In January, a SPD officer was going 75 mph in a 25 mph zone while responding to a reported drug overdose and hit Jaahnavi Kandula, 23, killing her, according to a report from NBC affiliate KING.
Kandula, a graduate student, was using a crosswalk and had the right of way at the time of the crash, an incident report stated. She was reportedly wearing dark clothing and may have been wearing Airpods, according to the police department.
The driver had his emergency lights activated, but only “chirped” his sirens intermittently at intersections. He was not charged in connection to her death.
An officer who was not involved in the collision, Daniel Auderer, was captured by his own body-worn camera mocking Kandula’s death while speaking to the president of the Seattle Police Officers Guild over the phone, according to the Seattle Times. Auderer is the vice president of the organization, which is the largest law enforcement labor union in the Northwest, according to KING.
He was dispatched to the site of the crash to determine if the officer that struck Kandula was impaired.
“I think she went up on the hood, hit the windshield, then when he hit the brakes, flew off the car.

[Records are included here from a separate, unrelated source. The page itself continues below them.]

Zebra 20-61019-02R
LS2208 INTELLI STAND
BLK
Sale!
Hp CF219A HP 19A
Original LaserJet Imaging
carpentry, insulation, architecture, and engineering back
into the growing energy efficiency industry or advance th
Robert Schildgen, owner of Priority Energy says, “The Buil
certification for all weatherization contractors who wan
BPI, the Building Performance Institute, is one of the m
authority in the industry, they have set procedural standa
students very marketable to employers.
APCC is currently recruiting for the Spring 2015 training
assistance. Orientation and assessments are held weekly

But she is dead,” Auderer said with a laugh.
He noted there “doesn’t seem to be” an investigation or criminal charges in the works before discussing a possible monetary settlement with Kandula’s family, if they were to sue the department.

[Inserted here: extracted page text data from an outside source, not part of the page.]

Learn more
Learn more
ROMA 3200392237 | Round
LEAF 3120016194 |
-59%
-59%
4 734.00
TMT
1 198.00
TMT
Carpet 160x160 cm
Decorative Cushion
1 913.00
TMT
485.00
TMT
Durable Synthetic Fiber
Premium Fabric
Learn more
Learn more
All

“No, it’s just a regular person,” Auderer said, nonchalantly. “Yeah, just write a check.”
Auderer laughed again.
“Eleven thousand dollars,” Auderer said. “She was 26, anyway. She had limited value.”
An unidentified SPD employee flagged the body camera footage and notified their supervisors. The SPD Office of Police Accountability is investigating the incident.
“While any incident of public concern is under OPA, SPD or OIG review, no City employee should comment, either in their official or personal capacity, in a way that suggests that any factual, policy, or legal conclusions have been reached about the incident,” SPD said on Monday, according to KING. “Recognizing the public concern around this video, SPD is putting out this video in the interest of transparency, but consistent with City law, SPD reserves any comment on the substance pending the completion of OPA’s investigation.”
When reached for comment by the Seattle Times, Kandula’s uncle, Ashok Mandula, of Houston, said he was making arrangements to send her body to her mother in India.
“The family has nothing to say,” Mandula told the Seattle Times. “Except I wonder if these men’s daughters or granddaughters have value. A life is a life.”